▸ **TASK PROMPT**:
In the data below, find each line containing the string "sich" and return it.

[DATA RECORDS Boundary: Start]

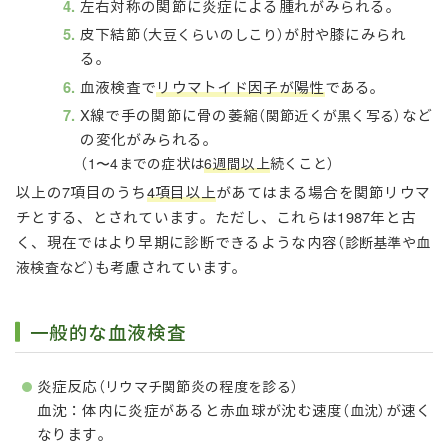
左右対称の関節に炎症による腫れがみられる。
皮下結節
が肘や膝にみられ
（大豆くらいのしこり）
る。
血液検査で
リウマトイド因子が陽性
である。
X線で手の関節に骨の萎縮
など
（関節近くが黒く写る）
の変化がみられる。
（1〜4までの症状は
6週間以上
続くこと）
以上の7項目のうち
4項目以上
があてはまる場合を関節リウマ
チとする、とされています。ただし、これらは1987年と古
く、現在ではより早期に診断できるような内容
（診断基準や血
も考慮されています。
液検査など）
一般的な血液検査
炎症反応
（リウマチ関節炎の程度を診る）
血沈：体内に炎症があると赤血球が沈む速度
が速く
（血沈）
なります。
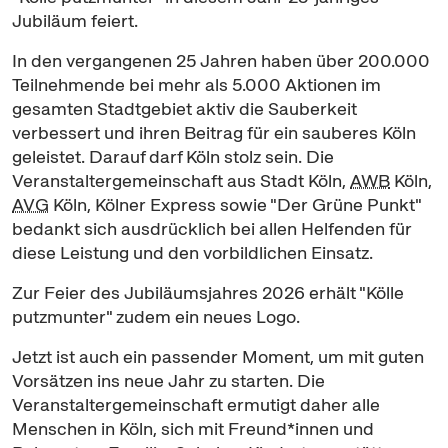
Jubiläum feiert.
In den vergangenen 25 Jahren haben über 200.000
Teilnehmende bei mehr als 5.000 Aktionen im
gesamten Stadtgebiet aktiv die Sauberkeit
verbessert und ihren Beitrag für ein sauberes Köln
geleistet. Darauf darf Köln stolz sein. Die
Veranstaltergemeinschaft aus Stadt Köln,
AWB
Köln,
AVG
Köln, Kölner Express sowie "Der Grüne Punkt"
bedankt sich ausdrücklich bei allen Helfenden für
diese Leistung und den vorbildlichen Einsatz.
Zur Feier des Jubiläumsjahres 2026 erhält "Kölle
putzmunter" zudem ein neues Logo.
Jetzt ist auch ein passender Moment, um mit guten
Vorsätzen ins neue Jahr zu starten. Die
Veranstaltergemeinschaft ermutigt daher alle
Menschen in Köln, sich mit Freund*innen und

[DATA RECORDS Boundary: End]

▸ **THE ANSWER**:
bedankt sich ausdrücklich bei allen Helfenden für
Menschen in Köln, sich mit Freund*innen und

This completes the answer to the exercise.